El alquiler no incluía el derecho a usar la lavadora del sótano, pero por suerte contaba con un salon lavoir enfrente de casa. Solía ir los miércoles a la noche, con una de esas gigantes bolsas azules de Ikea, cargada de camisetas y calcetines sucios. Aquella lavandería automática me hacía pensar en Mi vida sin mí, cuando Ann se queda dormida esperando su colada y, al abrir los ojos, descubre a Lee observándola desde una silla. En realidad, por aquel salón nunca pasó Mark Ruffalo y, si lo hubiese hecho, no habría encontrado los ojos azul hielo de Sarah Polley. La realidad de la Avenue Albert, como el resto de las realidades, no la ha escrito Isabel Coixet y esas noches de miércoles no ofrecían más aventuras que treinta minutos de espera en una silla de plástico, mirando como un gato pasmado los tambores metálicos girar, atontado por el untuoso olor a suavizante y el calor de las secadoras industriales.

Al final de la Rue des Commerçants, cerca del apartamento de Julián, había otra de esas lavanderías. Los domingos se acercaban las putas de la calle Laeken a hacer su colada. Sentado, fingía no prestarles atención mientras doblaban su ropa interior con mimo, parloteando y rellenando sus bolsas de mudas limpias. Ni siquiera allí ocurría nada especial. Sin embargo, esas lavanderías me siguen pareciendo lugares en los que uno nunca está libre de que aparezca alguien que pueda cambiar su vida. Supongo que todos hemos visto demasiadas películas. Sabemos que la vida no es el cine y, sin embargo, el cine se ha infiltrado en nuestra vida, condicionando nuestras expectativas y asegurándonos algunas decepciones.
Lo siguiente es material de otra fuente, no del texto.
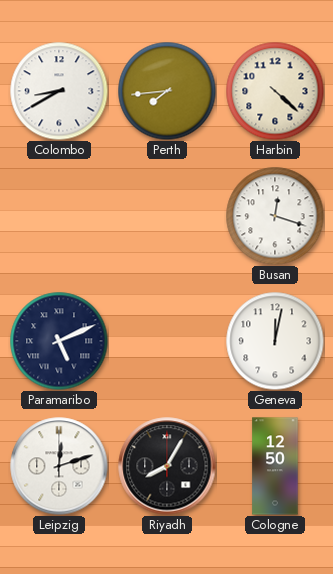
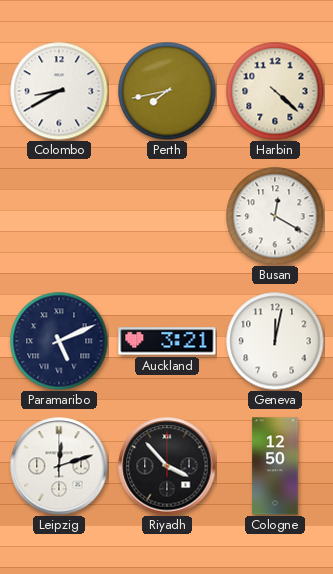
Perth: 7:44 -> 7:43
Busan: 12:18 -> 12:20
Auckland: none -> 3:21
Riyadh: 8:05 -> 3:53
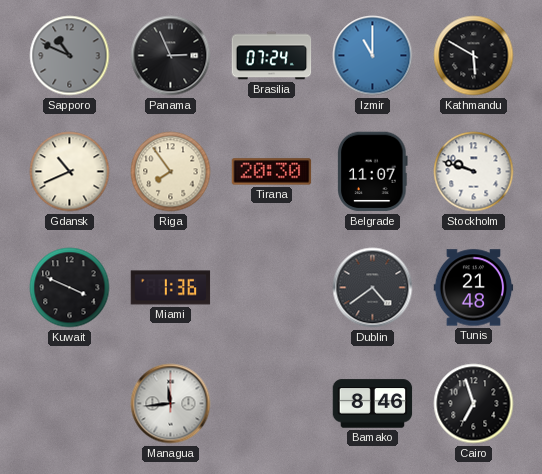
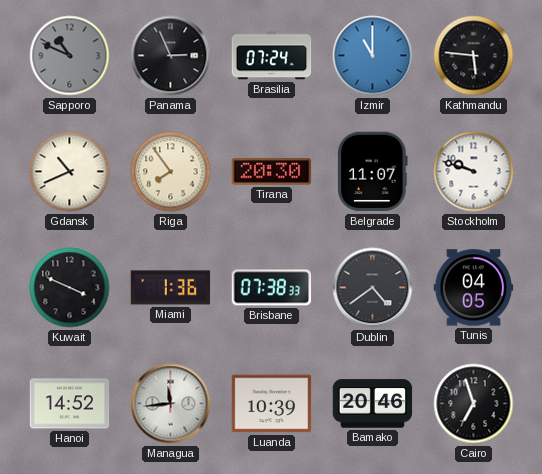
Kathmandu: 5:50 -> 5:46
Brisbane: none -> 07:38
Tunis: 21:48 -> 04:05
Hanoi: none -> 14:52
Luanda: none -> 10:39
Bamako: 8:46 -> 20:46
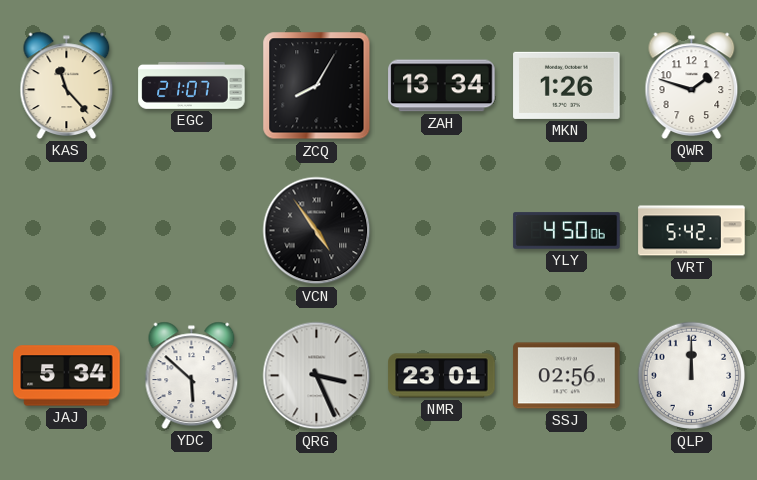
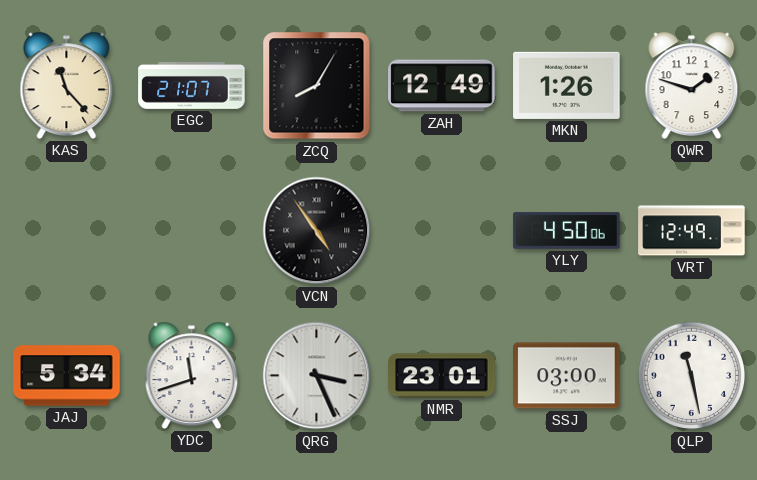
ZAH: 13:34 -> 12:49
VRT: 5:42 -> 12:49
YDC: 5:52 -> 11:42
SSJ: 02:56 -> 03:00
QLP: 12:00 -> 11:28
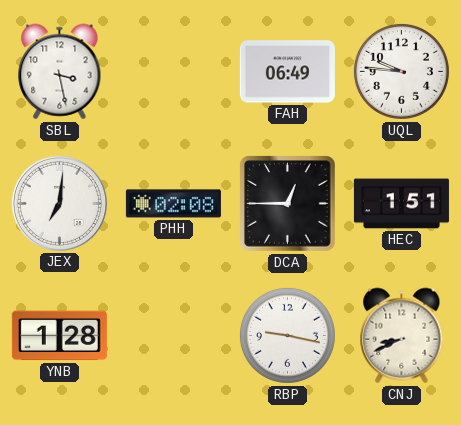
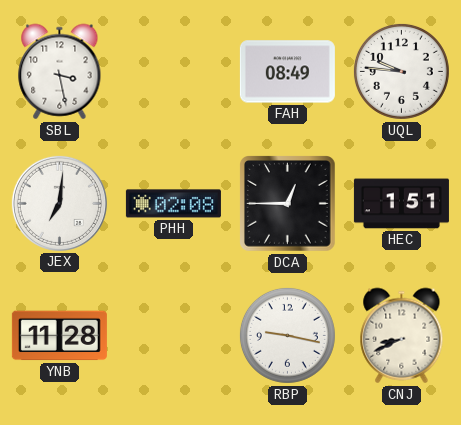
FAH: 06:49 -> 08:49
YNB: 1:28 -> 11:28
De niño, tras ver Pesadilla en Elm Street, me asustaba quedarme dormido y que apareciesen las uñas-cuchilla de Freddy Krueger destripando mi colchón. Tras ver Aracnofobia, una espantosa película en la que una plaga de arañas venenosas arrasaba un pueblo entero, no era capaz de calzarme sin comprobar que no había nada dentro de mis zapatos. A mi Lama todavía le asusta nadar alejado de la costa. Se ve a si mismo desde abajo, como uno de esos contrapicados de Tiburón, donde el nadador mueve despreocupadamente sus piernecitas mientras la cámara avanza desde el fondo del mar, con la música subiendo, anunciando la llegada de unas mandíbulas abiertas.

Con más o menos suerte, cuando crecemos, nos desprendemos de esos dientes de leche que son los miedos infantiles, pero seguimos siendo estafados por la ficción, que nos promete lo que la vida no puede conceder. En los aeropuertos, mientras aguardo el embarque, me gusta examinar al resto de los pasajeros, preguntándome quién se sentará a mi lado, convencido de que todo el mundo oculta razones asombrosas para viajar a otro país. En realidad, se trata de un mero entretenimiento y sé bien que acabaré compartiendo mi vuelo con algún matrimonio encantador, cargado de comida envasada para su hijo, un joven periodista reconvertido a camarero en el enésimo Pret a Manger de Oxford Street.

¿Y si el problema no fuese el realismo?, ¿y si fuésemos nosotros quienes no nos atrevemos a dar la réplica cuando la vida nos ofrece un buen guión? Ocurrió regresando a Bruselas desde Oporto, después de pasar las vacaciones de Navidad en casa. En la cola de embarque, observaba las pantallas, ante el temor de que anunciasen retrasos por un temporal de nieve en Charleroi, el aeropuerto secundario de Bruselas. Delante, una señora presumía de haber logrado pasar el control con unas agujas de calcetar en el bolso, la prueba de que el cansino sistema de seguridad no funcionaba. Yo imaginaba divertido el titular de un piloto de Ryanair degollado en punto de cruz por una abuela portuguesa. Entonces, apareció. Bajó corriendo las escaleras mecánicas y se situó al final de la cola, doblándose para recuperar la respiración. Dentro del avión, ya en mi asiento, le vi avanzar por el pasillo y deseé que por una vez en mi vida el azar apartase de mí a los matrimonios encantadores e hiciese hueco para acomodar a aquel último pasajero.